Oleh: Abdul Rohman Sukardi
JAKARTA || Bedanews.com – Sebentar lagi Hari Pahlawan: 10 November 2025. Media-media memberitakan ada 40 usulan Pahlawan Nasional. Presiden Ke-2 RI —Presiden Soeharto— ada di dalamnya.
Usulan itu sudah sejak tahun 2010. Ditolak sejumlah pihak oleh sejumlah alasan. Bukan soal kelayakan. Melainkan cerminan gemuruh dialektika bangsa untuk berdamai dengan dirinya sendiri. Dalam menatap masa lalu maupun masa depannya.
Mari kita cermati soal itu dari berbagai perspektif.

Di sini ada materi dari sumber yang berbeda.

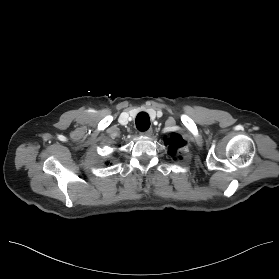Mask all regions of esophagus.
I'll list each match as a JSON object with an SVG mask.
<instances>
[{
    "label": "esophagus",
    "instance_id": "esophagus-1",
    "mask_svg": "<svg viewBox=\"0 0 279 279\" xmlns=\"http://www.w3.org/2000/svg\"><path fill=\"white\" fill-rule=\"evenodd\" d=\"M152 133H153V130L150 128L147 131L142 132L141 135L145 136V137H150L152 135Z\"/></svg>",
    "mask_w": 279,
    "mask_h": 279
}]
</instances>
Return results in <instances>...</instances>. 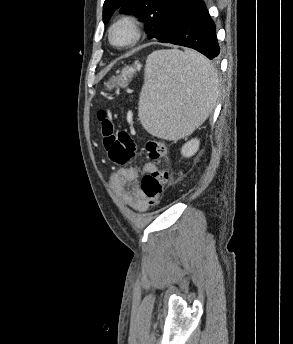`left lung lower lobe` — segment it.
Listing matches in <instances>:
<instances>
[{"label":"left lung lower lobe","instance_id":"left-lung-lower-lobe-1","mask_svg":"<svg viewBox=\"0 0 293 344\" xmlns=\"http://www.w3.org/2000/svg\"><path fill=\"white\" fill-rule=\"evenodd\" d=\"M159 42L195 49L211 60L220 53L215 24L202 0H192L176 26Z\"/></svg>","mask_w":293,"mask_h":344}]
</instances>
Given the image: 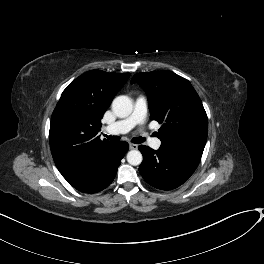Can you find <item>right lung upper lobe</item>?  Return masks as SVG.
Listing matches in <instances>:
<instances>
[{"label":"right lung upper lobe","mask_w":264,"mask_h":264,"mask_svg":"<svg viewBox=\"0 0 264 264\" xmlns=\"http://www.w3.org/2000/svg\"><path fill=\"white\" fill-rule=\"evenodd\" d=\"M130 73L91 70L63 91L50 123V148L56 167L66 180L91 169L112 145L97 136L101 118Z\"/></svg>","instance_id":"1"}]
</instances>
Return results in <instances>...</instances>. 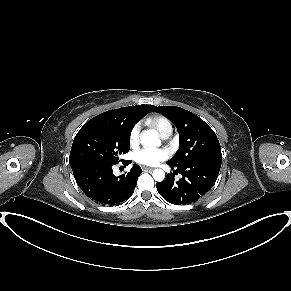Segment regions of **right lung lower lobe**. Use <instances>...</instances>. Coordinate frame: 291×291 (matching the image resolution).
Wrapping results in <instances>:
<instances>
[{"label": "right lung lower lobe", "mask_w": 291, "mask_h": 291, "mask_svg": "<svg viewBox=\"0 0 291 291\" xmlns=\"http://www.w3.org/2000/svg\"><path fill=\"white\" fill-rule=\"evenodd\" d=\"M113 165L89 164L72 170L81 190L104 206L119 205L127 200L133 194L137 178L142 173L140 166L135 164L128 173L116 177Z\"/></svg>", "instance_id": "obj_1"}]
</instances>
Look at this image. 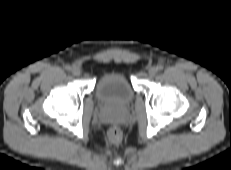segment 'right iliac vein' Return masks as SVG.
I'll return each mask as SVG.
<instances>
[{"mask_svg":"<svg viewBox=\"0 0 231 170\" xmlns=\"http://www.w3.org/2000/svg\"><path fill=\"white\" fill-rule=\"evenodd\" d=\"M81 73L80 69L78 67H73L72 68V74L75 76H79Z\"/></svg>","mask_w":231,"mask_h":170,"instance_id":"1","label":"right iliac vein"}]
</instances>
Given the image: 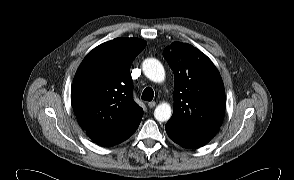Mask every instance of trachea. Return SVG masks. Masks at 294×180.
<instances>
[{"label": "trachea", "mask_w": 294, "mask_h": 180, "mask_svg": "<svg viewBox=\"0 0 294 180\" xmlns=\"http://www.w3.org/2000/svg\"><path fill=\"white\" fill-rule=\"evenodd\" d=\"M154 97V91L151 87L145 88V90L142 93V99L145 101H152Z\"/></svg>", "instance_id": "trachea-1"}]
</instances>
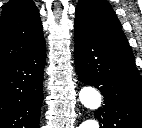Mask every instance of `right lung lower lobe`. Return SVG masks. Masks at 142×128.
Returning <instances> with one entry per match:
<instances>
[{"label":"right lung lower lobe","mask_w":142,"mask_h":128,"mask_svg":"<svg viewBox=\"0 0 142 128\" xmlns=\"http://www.w3.org/2000/svg\"><path fill=\"white\" fill-rule=\"evenodd\" d=\"M46 45L0 69V128H39Z\"/></svg>","instance_id":"right-lung-lower-lobe-1"}]
</instances>
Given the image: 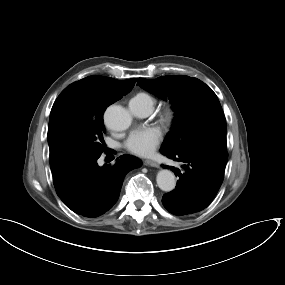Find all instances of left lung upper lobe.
Masks as SVG:
<instances>
[{"instance_id": "left-lung-upper-lobe-1", "label": "left lung upper lobe", "mask_w": 285, "mask_h": 285, "mask_svg": "<svg viewBox=\"0 0 285 285\" xmlns=\"http://www.w3.org/2000/svg\"><path fill=\"white\" fill-rule=\"evenodd\" d=\"M138 84L172 102L175 118L161 152L175 153L197 147L226 150V121L213 90L197 78L167 75L138 79Z\"/></svg>"}]
</instances>
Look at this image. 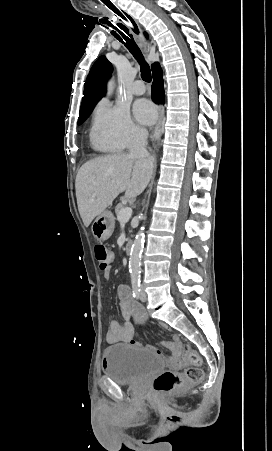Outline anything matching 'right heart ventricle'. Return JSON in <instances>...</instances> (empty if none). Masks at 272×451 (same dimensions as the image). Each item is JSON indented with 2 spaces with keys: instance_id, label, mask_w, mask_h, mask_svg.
Returning a JSON list of instances; mask_svg holds the SVG:
<instances>
[{
  "instance_id": "right-heart-ventricle-1",
  "label": "right heart ventricle",
  "mask_w": 272,
  "mask_h": 451,
  "mask_svg": "<svg viewBox=\"0 0 272 451\" xmlns=\"http://www.w3.org/2000/svg\"><path fill=\"white\" fill-rule=\"evenodd\" d=\"M93 142L98 148L103 149V150H108L109 151V150H113L115 148L112 145L100 143V142L96 141L95 138H94Z\"/></svg>"
}]
</instances>
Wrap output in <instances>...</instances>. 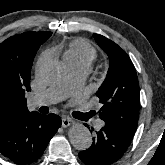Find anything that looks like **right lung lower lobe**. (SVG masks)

Setiap bangsa memiliki masa lalu yang kadang sulit dirangkul sepenuhnya. Masa di mana kekuasaan berbaur dengan kekerasan, ketakutan, dan pengorbanan. Namun, sejarah bukan sekadar kumpulan catatan hitam-putih. Sejarah adalah ruang pemahaman.
Dalam konteks Indonesia, nama Presiden Soeharto menjadi ujian besar kedewasaan bangsa dalam menghadapi sejarahnya sendiri. Pertanyaannya bukan lagi sekadar apakah ia layak menjadi pahlawan nasional. Tetapi apakah bangsa ini siap berdamai dengan sosok yang pernah menyelamatkan, sekaligus (dianggap) menakutkan sejumlah pihak itu.